*AIM OF THE TASK*. Check every line of the data below for the word "Automatisch". Copy the ones that have it.

Dataset items
· · · · ·
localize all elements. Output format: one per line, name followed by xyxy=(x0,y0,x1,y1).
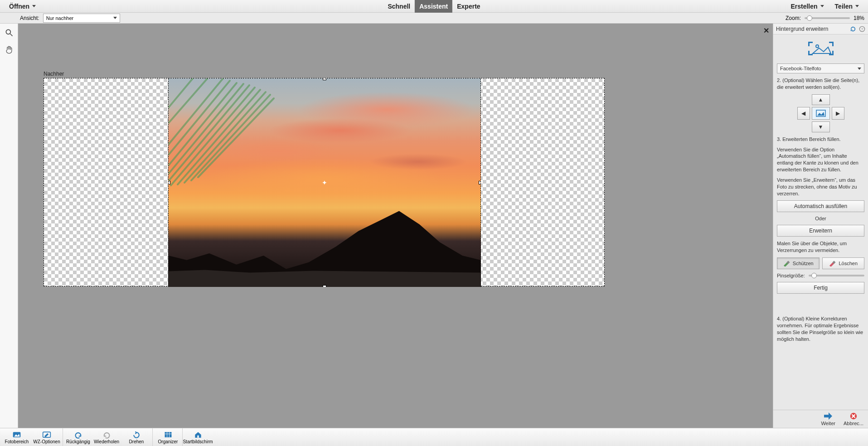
view-toolbar: Ansicht: Nur nachher Zoom: 18% xyxy=(0,13,868,24)
home-icon xyxy=(194,431,203,439)
view-select-value: Nur nachher xyxy=(46,15,74,21)
step-3-p1: Verwenden Sie die Option „Automatisch fü… xyxy=(777,146,864,173)
hand-tool[interactable] xyxy=(3,44,15,56)
rotate-button[interactable]: Drehen xyxy=(122,428,150,446)
extend-left-button[interactable]: ◀ xyxy=(797,107,810,120)
organizer-button[interactable]: Organizer xyxy=(152,428,180,446)
reset-icon[interactable] xyxy=(850,26,856,32)
svg-point-16 xyxy=(816,45,819,48)
next-button[interactable]: Weiter xyxy=(821,412,835,426)
extend-center-icon xyxy=(812,107,830,120)
transform-handle-bottom[interactable] xyxy=(323,285,326,287)
tool-options-icon xyxy=(42,431,51,439)
zoom-tool[interactable] xyxy=(3,26,15,39)
auto-fill-button[interactable]: Automatisch ausfüllen xyxy=(777,200,864,212)
photo-content: ✦ xyxy=(168,78,481,287)
caret-down-icon xyxy=(820,5,824,7)
brush-red-icon xyxy=(829,260,836,267)
brush-size-slider[interactable] xyxy=(809,275,864,276)
step-2-text: 2. (Optional) Wählen Sie die Seite(n), d… xyxy=(777,77,864,91)
extend-button[interactable]: Erweitern xyxy=(777,225,864,237)
extend-right-button[interactable]: ▶ xyxy=(832,107,844,120)
delete-button[interactable]: Löschen xyxy=(822,257,865,269)
svg-line-2 xyxy=(168,78,223,183)
tab-quick[interactable]: Schnell xyxy=(383,0,415,13)
open-menu[interactable]: Öffnen xyxy=(5,0,40,12)
preset-value: Facebook-Titelfoto xyxy=(780,66,821,71)
view-select[interactable]: Nur nachher xyxy=(43,14,120,23)
panel-title: Hintergrund erweitern xyxy=(776,26,828,32)
create-menu[interactable]: Erstellen xyxy=(786,0,828,12)
magnifier-icon xyxy=(5,28,14,37)
guided-panel: Hintergrund erweitern ? Facebook-Titelfo… xyxy=(773,24,868,428)
zoom-label: Zoom: xyxy=(786,15,801,21)
step-3-title: 3. Erweiterten Bereich füllen. xyxy=(777,136,864,143)
undo-button[interactable]: Rückgängig xyxy=(63,428,91,446)
tab-expert[interactable]: Experte xyxy=(452,0,485,13)
photo-bin-icon xyxy=(12,431,21,439)
extend-up-button[interactable]: ▲ xyxy=(812,94,830,105)
rotate-icon xyxy=(132,431,141,439)
extend-down-button[interactable]: ▼ xyxy=(812,121,830,132)
redo-icon xyxy=(102,431,111,439)
panel-header: Hintergrund erweitern ? xyxy=(773,24,868,34)
redo-button[interactable]: Wiederholen xyxy=(92,428,121,446)
share-menu[interactable]: Teilen xyxy=(830,0,863,12)
organizer-icon xyxy=(164,431,173,439)
main-area: ✕ Nachher xyxy=(0,24,868,428)
svg-point-0 xyxy=(6,29,10,34)
help-icon[interactable]: ? xyxy=(859,26,865,32)
transform-handle-left[interactable] xyxy=(168,181,170,184)
done-button[interactable]: Fertig xyxy=(777,282,864,294)
paint-hint: Malen Sie über die Objekte, um Verzerrun… xyxy=(777,240,864,254)
cancel-icon xyxy=(849,412,858,420)
svg-rect-25 xyxy=(165,432,171,437)
step-4-text: 4. (Optional) Kleine Korrekturen vornehm… xyxy=(777,315,864,342)
view-label: Ansicht: xyxy=(20,15,39,21)
cancel-button[interactable]: Abbrec... xyxy=(844,412,863,426)
svg-text:?: ? xyxy=(861,27,863,31)
open-label: Öffnen xyxy=(9,3,29,10)
zoom-slider[interactable] xyxy=(805,17,850,19)
zoom-slider-thumb[interactable] xyxy=(807,15,812,21)
bottom-taskbar: Fotobereich WZ-Optionen Rückgängig Wiede… xyxy=(0,428,868,446)
extend-direction-pad: ▲ ◀ ▶ ▼ xyxy=(797,94,844,132)
brush-green-icon xyxy=(783,260,790,267)
caret-down-icon xyxy=(858,68,861,70)
svg-line-12 xyxy=(168,78,209,165)
or-label: Oder xyxy=(777,216,864,221)
canvas-label: Nachher xyxy=(44,71,64,77)
brush-slider-thumb[interactable] xyxy=(811,273,817,278)
brush-size-label: Pinselgröße: xyxy=(777,273,805,278)
close-document-button[interactable]: ✕ xyxy=(763,26,769,35)
canvas-area[interactable]: ✕ Nachher xyxy=(18,24,773,428)
fotobereich-button[interactable]: Fotobereich xyxy=(3,428,31,446)
extend-background-icon xyxy=(806,40,835,57)
document-frame[interactable]: ✦ xyxy=(44,78,605,286)
protect-button[interactable]: Schützen xyxy=(777,257,820,269)
tab-assistant[interactable]: Assistent xyxy=(415,0,452,13)
mountain-silhouette xyxy=(169,193,480,287)
zoom-value: 18% xyxy=(853,15,864,21)
svg-line-1 xyxy=(10,34,12,36)
preset-select[interactable]: Facebook-Titelfoto xyxy=(777,63,864,73)
home-button[interactable]: Startbildschirm xyxy=(182,428,210,446)
panel-footer: Weiter Abbrec... xyxy=(773,410,868,428)
top-menu-bar: Öffnen Schnell Assistent Experte Erstell… xyxy=(0,0,868,13)
caret-down-icon xyxy=(32,5,36,7)
undo-icon xyxy=(74,431,83,439)
transform-center-icon: ✦ xyxy=(322,179,327,186)
tool-options-button[interactable]: WZ-Optionen xyxy=(33,428,61,446)
caret-down-icon xyxy=(113,17,117,19)
transform-handle-top[interactable] xyxy=(323,78,326,80)
svg-rect-29 xyxy=(197,435,199,437)
arrow-right-icon xyxy=(823,412,833,420)
caret-down-icon xyxy=(855,5,859,7)
protect-scribble xyxy=(168,78,277,192)
tool-strip xyxy=(0,24,18,428)
step-3-p2: Verwenden Sie „Erweitern“, um das Foto z… xyxy=(777,177,864,197)
hand-icon xyxy=(5,45,14,54)
transform-handle-right[interactable] xyxy=(479,181,481,184)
· · · · ·
*EXERCISE SOLUTION*.
step-3-p1: Verwenden Sie die Option „Automatisch fü… xyxy=(777,146,864,173)
auto-fill-button[interactable]: Automatisch ausfüllen xyxy=(777,200,864,212)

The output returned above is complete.